The results are compelling:
- Efficient Planning: P–C–G achieved the highest “As-planned” rate (92.3%) and a very low “Over-planning” rate (1.6%), demonstrating its ability to create accurate and efficient initial plans.
- High Tool-Use Accuracy: The Caller module showed superior tool-use accuracy at 75.0%, outperforming other models, including larger ones.
- Strong Performance Across Tasks: P–C–G performed exceptionally well in Single-chain tasks (95.6% Call Accuracy, 91.2% Overall) and showed competitive results in Multi-chain tasks (33.8% Call Accuracy, 62.4% Overall), even slightly surpassing GPT-4o-mini in call accuracy for multi-chain scenarios.
- Constraint Awareness: While it had some room for improvement in handling Missing Parameters, P–C–G excelled in identifying and gracefully handling Missing Functions, achieving the highest accuracy at 91.2%.
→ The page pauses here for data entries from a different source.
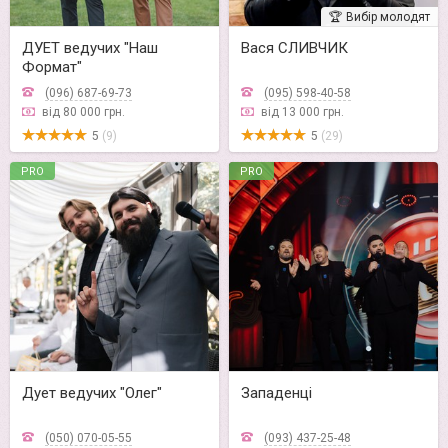
🏆
Вибір молодят
ДУЕТ ведучих "Наш
Вася СЛИВЧИК
Формат"
(096) 687-69-73
(095) 598-40-58
від 80 000 грн.
від 13 000 грн.
5
(9)
5
(29)
PRO
PRO
Дует ведучих "Олег"
Западенці
(050) 070-05-55
(093) 437-25-48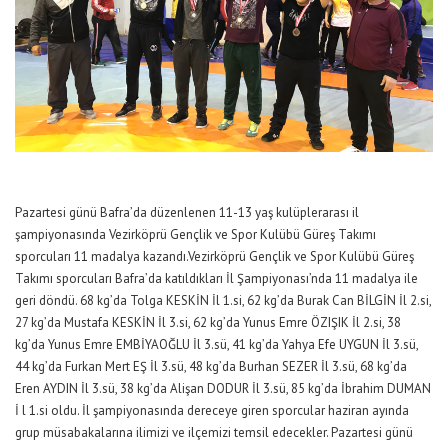
Pazartesi günü Bafra’da düzenlenen 11-13 yaş kulüplerarası il
şampiyonasında Vezirköprü Gençlik ve Spor Kulübü Güreş Takımı
sporcuları 11 madalya kazandı.Vezirköprü Gençlik ve Spor Kulübü Güreş
Takımı sporcuları Bafra’da katıldıkları İl Şampiyonası’nda 11 madalya ile
geri döndü. 68 kg’da Tolga KESKİN İl 1.si, 62 kg’da Burak Can BİLGİN İl 2.si,
27 kg’da Mustafa KESKİN İl 3.si, 62 kg’da Yunus Emre ÖZIŞIK İl 2.si, 38
kg’da Yunus Emre EMBİYAOĞLU İl 3.sü, 41 kg’da Yahya Efe UYGUN İl 3.sü,
44 kg’da Furkan Mert EŞ İl 3.sü, 48 kg’da Burhan SEZER İl 3.sü, 68 kg’da
Eren AYDIN İl 3.sü, 38 kg’da Alişan DODUR İl 3.sü, 85 kg’da İbrahim DUMAN
İ l 1.si oldu. İl şampiyonasında dereceye giren sporcular haziran ayında
grup müsabakalarına ilimizi ve ilçemizi temsil edecekler. Pazartesi günü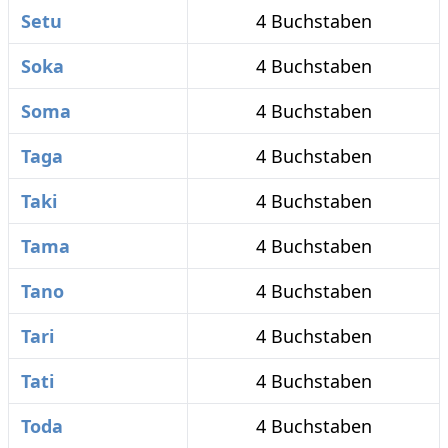
Setu
4 Buchstaben
Soka
4 Buchstaben
Soma
4 Buchstaben
Taga
4 Buchstaben
Taki
4 Buchstaben
Tama
4 Buchstaben
Tano
4 Buchstaben
Tari
4 Buchstaben
Tati
4 Buchstaben
Toda
4 Buchstaben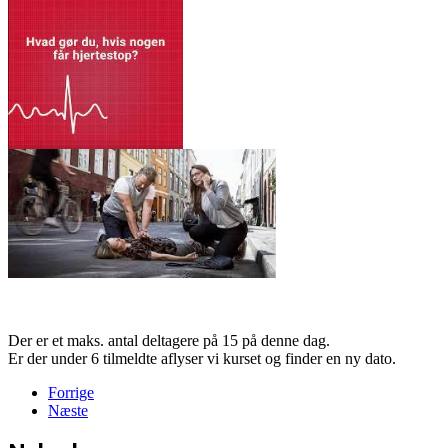
Der er et maks. antal deltagere på 15 på denne dag.
Er der under 6 tilmeldte aflyser vi kurset og finder en ny dato.
Forrige
Næste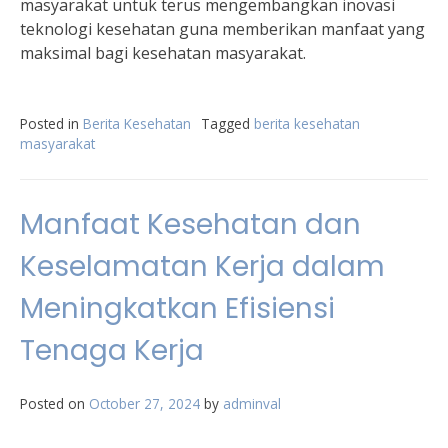
masyarakat untuk terus mengembangkan inovasi
teknologi kesehatan guna memberikan manfaat yang
maksimal bagi kesehatan masyarakat.
Posted in
Berita Kesehatan
Tagged
berita kesehatan
masyarakat
Manfaat Kesehatan dan
Keselamatan Kerja dalam
Meningkatkan Efisiensi
Tenaga Kerja
Posted on
October 27, 2024
by
adminval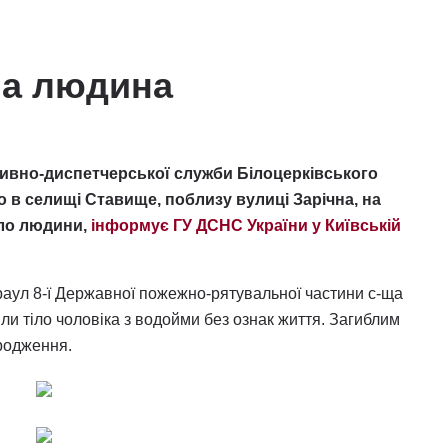
ла людина
ативно-диспетчерської служби Білоцерківського
 в селищі Ставище, поблизу вулиці Зарічна, на
іло людини,
інформує ГУ ДСНС України у Київській
раул 8-ї Державної пожежно-рятувальної частини с-ща
и тіло чоловіка з водойми без ознак життя. Загиблим
родження.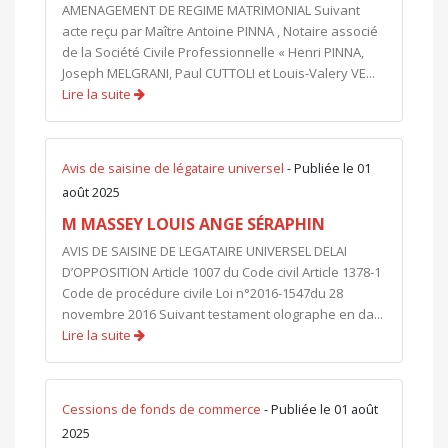
AMENAGEMENT DE REGIME MATRIMONIAL Suivant
acte reçu par Maître Antoine PINNA , Notaire associé
de la Société Civile Professionnelle « Henri PINNA,
Joseph MELGRANI, Paul CUTTOLI et Louis-Valery VE...
Lire la suite
Avis de saisine de légataire universel
- Publiée le 01
août 2025
M MASSEY LOUIS ANGE SÉRAPHIN
AVIS DE SAISINE DE LEGATAIRE UNIVERSEL DELAI
D’OPPOSITION Article 1007 du Code civil Article 1378-1
Code de procédure civile Loi n°2016-1547du 28
novembre 2016 Suivant testament olographe en da...
Lire la suite
Cessions de fonds de commerce
- Publiée le 01 août
2025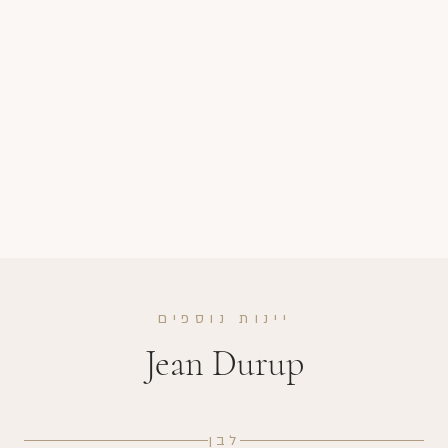
יינות נוספים
Jean Durup
לבן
- High Task Success Rate: The architecture achieved a Task Success Rate (TSR) of 79.7%, on par with much larger models like GPT-4o-mini, indicating its practical effectiveness.
- Inference Efficiency: P–C–G used the fewest tokens among SLMs (4,360.3 tokens on average for correct answers), representing a 12–22% reduction compared to other models, and maintained a competitive response time of 9.1 seconds.
These findings suggest that P–C–G offers a balanced approach, delivering both high accuracy and cost-efficiency. It demonstrates that SLM-based Agentic AI, when designed with specialized roles and optimized for specific linguistic contexts, can be a viable and cost-effective alternative to large, resource-intensive LLMs for real-world applications, especially in Korean environments. For more in-depth information, you can read the full research paper here.
Also Read:
- CoPiC: Enhancing AI Agent Planning with Adaptive Programs and Critics
- Optimizing Multi-Agent System Initialization for Enhanced Collaboration
Future Directions
The researchers acknowledge areas for future improvement, such as further reducing Planner latency, enhancing parameter completion capabilities, and developing more robust partial-failure recovery mechanisms. They also plan to address security and privacy concerns, including prompt injection and data exfiltration.